- [Task instructions]:
Every line below containing the word "Dismiss" should be found and copied.
Content starts
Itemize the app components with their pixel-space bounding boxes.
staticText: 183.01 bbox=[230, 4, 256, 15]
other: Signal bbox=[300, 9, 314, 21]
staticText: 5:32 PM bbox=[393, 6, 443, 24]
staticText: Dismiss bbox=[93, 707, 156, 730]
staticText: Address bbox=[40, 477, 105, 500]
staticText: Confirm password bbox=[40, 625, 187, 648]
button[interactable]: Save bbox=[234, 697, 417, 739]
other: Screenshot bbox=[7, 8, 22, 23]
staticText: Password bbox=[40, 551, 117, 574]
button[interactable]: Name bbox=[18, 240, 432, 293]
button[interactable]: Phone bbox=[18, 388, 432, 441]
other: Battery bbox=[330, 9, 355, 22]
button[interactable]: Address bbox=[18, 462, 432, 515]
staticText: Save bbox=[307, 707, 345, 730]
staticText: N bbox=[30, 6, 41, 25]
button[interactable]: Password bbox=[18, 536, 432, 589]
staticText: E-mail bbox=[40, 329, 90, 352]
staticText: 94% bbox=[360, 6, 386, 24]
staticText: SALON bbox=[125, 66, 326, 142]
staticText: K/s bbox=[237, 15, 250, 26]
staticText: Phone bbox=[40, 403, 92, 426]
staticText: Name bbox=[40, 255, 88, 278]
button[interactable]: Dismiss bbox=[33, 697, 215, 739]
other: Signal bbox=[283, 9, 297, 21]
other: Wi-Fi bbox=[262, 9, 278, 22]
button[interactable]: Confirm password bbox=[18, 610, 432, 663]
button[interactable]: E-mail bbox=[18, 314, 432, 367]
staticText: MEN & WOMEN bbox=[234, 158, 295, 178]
Content ends
- [Answer]:
staticText: Dismiss bbox=[93, 707, 156, 730]
button[interactable]: Dismiss bbox=[33, 697, 215, 739]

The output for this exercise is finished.